The Centennials are made up of 53 Fourteeners (14,000ft or higher mountains) and 47 Thirteeners (13,000ft or higher mountains). To give perspective, outside of Colorado, there are only 16 other Fourteeners in the continental United States (Rainier in Washington; and 15 Fourteeners in California).
There are five more points above 14,000ft in Colorado known as "unofficial Fourteeners" and Rob will be climbing those too! These peaks are "unofficial" because they lack sufficient prominence or independence from their parent peak such that despite having their own name, there is not a sufficient drop in altitude between them via ridge line to be considered a true different peak from the parent peak.
The USGS data is always subject to change as mapping technologies get better and better. There is a finicky nature of measuring peak height as well as prominence. For instance, just a few weeks ago, Rob climbed Mount Ouray (13,971ft), which today is known as a Thirteener but in the 1920s and 1930s it was believed to be a Fourteener. The highest peak he will climb is Elbert (14,433ft) and the lowest peak will be Dallas (13,810ft). However, Barlow explained to us, "Dallas is actually more difficult as it and 4 other peaks will require me to lead climb because the only possible routes up them are class 5 climbing routes."
Who is Rob Barlow?
Rob was born in Grosse Pointe Woods, Michigan.
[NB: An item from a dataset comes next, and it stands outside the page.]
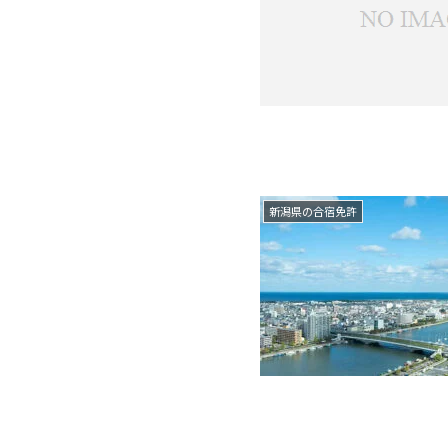
新潟県の合宿免許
In 2008, he followed his sister to Colorado after skiing in Steamboat Springs. In 2009, he climbed his first Fourteener, Mount of the Holy Cross, in a t-shirt, shorts, and skate shoes, with no hydration (don't be like Rob). He swore he would never climb another mountain.
In 2010, he walked up twelve Fourteeners during his sister’s summer of fourteen Fourteeners (he admits, she’s always been tougher than him). After that, he was officially hooked.
Since, he has summited all 58 of Colorado’s Fourteeners, 84 of Colorado's Centennials (including Dallas Peak), a California Fourteener (White Mountain Peak – 14,252ft), two mountains in Mexico (Pico de Orizaba – 18,490ft; Iztaccihuatl – 17,159ft), and Mount Rainier via the Kautz Glacier (14,410ft). He has summited 136 peaks higher than 4000m.
He currently lives in Arvada, CO, with his dog and best friend, Bandit, his childhood friend, Tim, and their "somewhat derilict basement-dwelling troublemaking" friend, Will.
Rob is attempting a feat that has never even been attempted. He is hiking, biking, climbing, and rappelling the 100 highest mountains (the "Centennials") in Colorado without the aid of a car. The effort will require 1200 miles of biking and 500 miles of hiking in 65 days. The average work load is 28 miles per day, 32% hiking and 68% biking. It has never been done before.
Why Do This?
Rob simply likes a challenge but in the midst of his adventures, he hopes that he can raise awareness and money for the American Lung Association Foundation.
Rob has had asthma since a young age and understands how asthma and other lung diseases can affect one's ability to live their life the way they want. Rob was told by his pulmonologist that he wouldn't be capable of being active in his thirties (he's now 30).
1 in 3 Emergency Room visits in the United States is due to asthma.
1 in 12 people in the United States have asthma.